EXTRACTED RECORDS

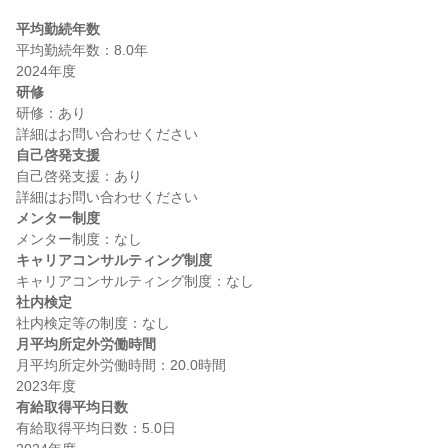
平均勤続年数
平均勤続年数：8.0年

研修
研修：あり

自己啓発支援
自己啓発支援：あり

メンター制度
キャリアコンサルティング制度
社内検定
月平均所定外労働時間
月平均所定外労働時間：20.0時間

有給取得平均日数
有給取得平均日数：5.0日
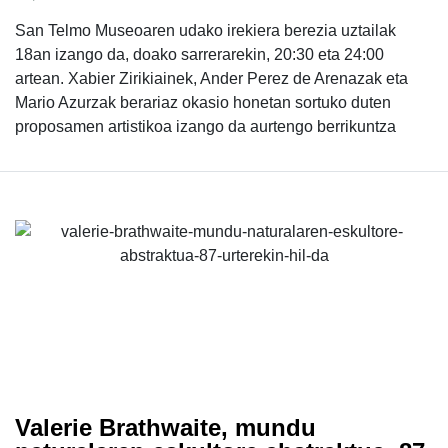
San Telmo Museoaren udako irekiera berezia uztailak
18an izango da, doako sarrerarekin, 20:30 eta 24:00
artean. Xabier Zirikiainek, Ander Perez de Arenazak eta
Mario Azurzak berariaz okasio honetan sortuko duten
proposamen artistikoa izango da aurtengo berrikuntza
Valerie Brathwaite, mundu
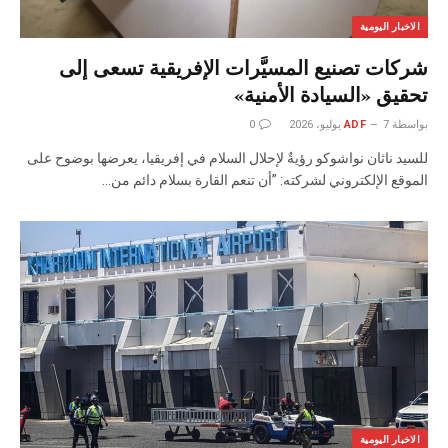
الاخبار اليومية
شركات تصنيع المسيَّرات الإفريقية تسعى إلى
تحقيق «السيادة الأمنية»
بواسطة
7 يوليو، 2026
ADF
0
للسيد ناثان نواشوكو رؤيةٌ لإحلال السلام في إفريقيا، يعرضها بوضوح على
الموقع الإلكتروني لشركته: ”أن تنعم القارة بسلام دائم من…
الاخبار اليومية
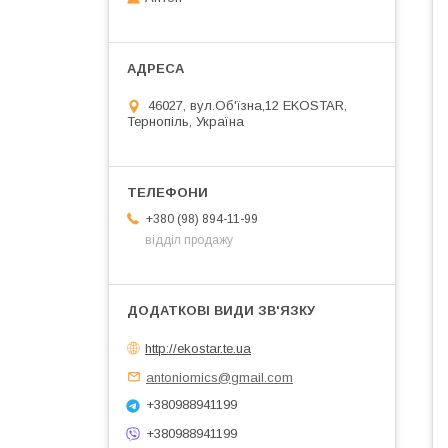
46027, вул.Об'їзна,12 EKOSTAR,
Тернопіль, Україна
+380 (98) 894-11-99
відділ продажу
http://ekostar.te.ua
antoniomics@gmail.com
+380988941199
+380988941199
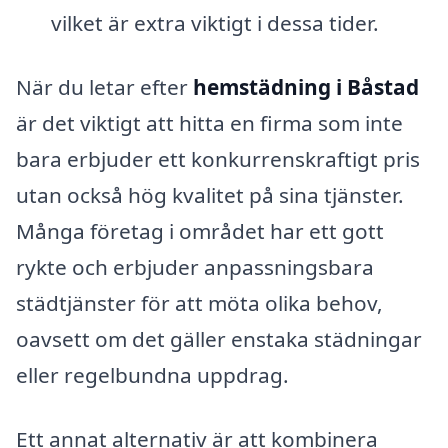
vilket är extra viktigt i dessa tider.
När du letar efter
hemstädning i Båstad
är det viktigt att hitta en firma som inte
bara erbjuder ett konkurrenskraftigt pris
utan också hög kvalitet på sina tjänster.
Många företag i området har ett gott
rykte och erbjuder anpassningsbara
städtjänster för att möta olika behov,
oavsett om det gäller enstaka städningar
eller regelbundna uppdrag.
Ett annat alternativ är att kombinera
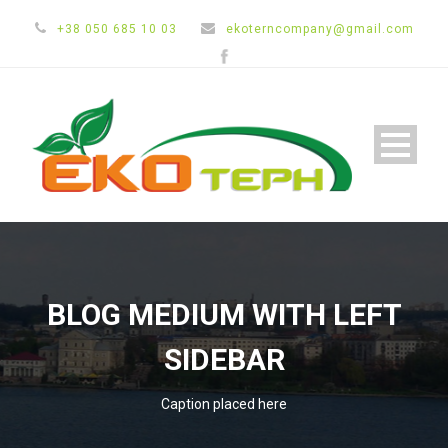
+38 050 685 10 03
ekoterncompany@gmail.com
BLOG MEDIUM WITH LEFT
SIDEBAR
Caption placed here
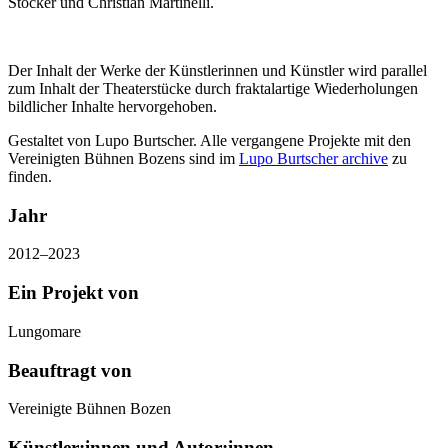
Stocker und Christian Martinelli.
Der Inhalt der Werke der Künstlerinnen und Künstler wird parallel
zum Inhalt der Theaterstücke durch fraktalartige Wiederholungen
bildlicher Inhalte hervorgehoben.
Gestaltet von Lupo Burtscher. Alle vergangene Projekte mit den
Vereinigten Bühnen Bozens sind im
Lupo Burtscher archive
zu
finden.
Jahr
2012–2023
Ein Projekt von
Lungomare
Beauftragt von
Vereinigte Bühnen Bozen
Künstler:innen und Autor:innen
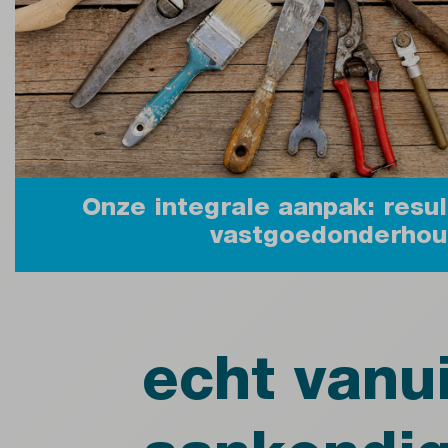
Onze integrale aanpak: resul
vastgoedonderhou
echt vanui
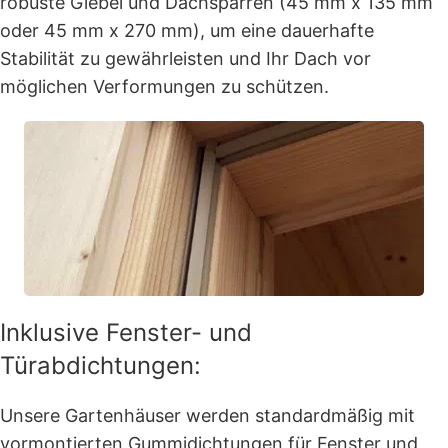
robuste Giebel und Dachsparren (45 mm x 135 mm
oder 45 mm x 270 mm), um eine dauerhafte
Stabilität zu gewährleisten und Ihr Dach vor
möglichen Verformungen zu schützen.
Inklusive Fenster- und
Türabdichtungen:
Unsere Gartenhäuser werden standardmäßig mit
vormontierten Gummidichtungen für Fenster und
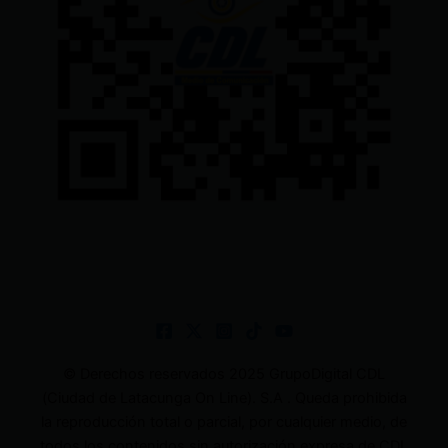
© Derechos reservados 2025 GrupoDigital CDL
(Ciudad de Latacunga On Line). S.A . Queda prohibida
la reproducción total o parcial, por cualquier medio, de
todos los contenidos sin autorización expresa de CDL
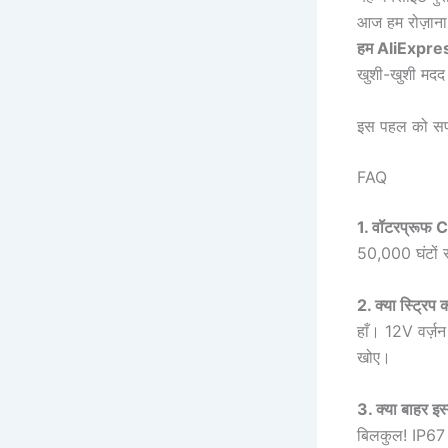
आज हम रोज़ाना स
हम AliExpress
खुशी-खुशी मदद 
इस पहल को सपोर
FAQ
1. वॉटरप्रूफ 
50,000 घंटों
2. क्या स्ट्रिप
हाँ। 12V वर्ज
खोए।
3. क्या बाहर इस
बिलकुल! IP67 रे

--

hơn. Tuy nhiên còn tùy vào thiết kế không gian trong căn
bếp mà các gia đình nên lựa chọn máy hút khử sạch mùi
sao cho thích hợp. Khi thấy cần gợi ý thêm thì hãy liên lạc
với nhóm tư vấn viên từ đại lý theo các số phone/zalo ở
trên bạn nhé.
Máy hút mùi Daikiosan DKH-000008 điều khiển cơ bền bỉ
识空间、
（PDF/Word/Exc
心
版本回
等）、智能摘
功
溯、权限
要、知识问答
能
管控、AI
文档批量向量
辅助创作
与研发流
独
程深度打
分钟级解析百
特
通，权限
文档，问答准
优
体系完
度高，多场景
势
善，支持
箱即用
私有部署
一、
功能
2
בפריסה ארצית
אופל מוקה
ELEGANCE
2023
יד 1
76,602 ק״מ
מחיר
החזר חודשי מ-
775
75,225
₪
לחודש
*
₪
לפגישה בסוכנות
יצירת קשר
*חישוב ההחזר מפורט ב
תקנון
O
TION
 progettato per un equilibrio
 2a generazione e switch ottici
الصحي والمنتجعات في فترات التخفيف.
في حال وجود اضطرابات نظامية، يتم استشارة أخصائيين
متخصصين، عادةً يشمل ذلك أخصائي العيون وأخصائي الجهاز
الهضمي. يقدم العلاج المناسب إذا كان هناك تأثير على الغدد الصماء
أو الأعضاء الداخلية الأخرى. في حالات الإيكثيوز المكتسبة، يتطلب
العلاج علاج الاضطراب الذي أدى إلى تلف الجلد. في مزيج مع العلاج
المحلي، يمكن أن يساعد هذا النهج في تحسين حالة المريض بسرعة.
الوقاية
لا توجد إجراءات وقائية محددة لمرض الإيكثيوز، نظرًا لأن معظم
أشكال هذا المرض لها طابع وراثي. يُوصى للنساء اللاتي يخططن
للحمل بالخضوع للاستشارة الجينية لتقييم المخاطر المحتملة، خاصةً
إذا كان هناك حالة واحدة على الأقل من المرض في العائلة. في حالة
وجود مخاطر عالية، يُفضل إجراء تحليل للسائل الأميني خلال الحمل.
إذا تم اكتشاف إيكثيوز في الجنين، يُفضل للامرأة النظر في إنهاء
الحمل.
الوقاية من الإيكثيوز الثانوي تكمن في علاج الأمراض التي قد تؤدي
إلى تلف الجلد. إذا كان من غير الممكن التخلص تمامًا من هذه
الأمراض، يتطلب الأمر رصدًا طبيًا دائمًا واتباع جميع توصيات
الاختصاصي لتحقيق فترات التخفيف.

ASSIGNED TASK
Track down every line of the material containing the string "الوقاية", and copy it.

ANSWER FOR THE TASK
الوقاية
الوقاية من الإيكثيوز الثانوي تكمن في علاج الأمراض التي قد تؤدي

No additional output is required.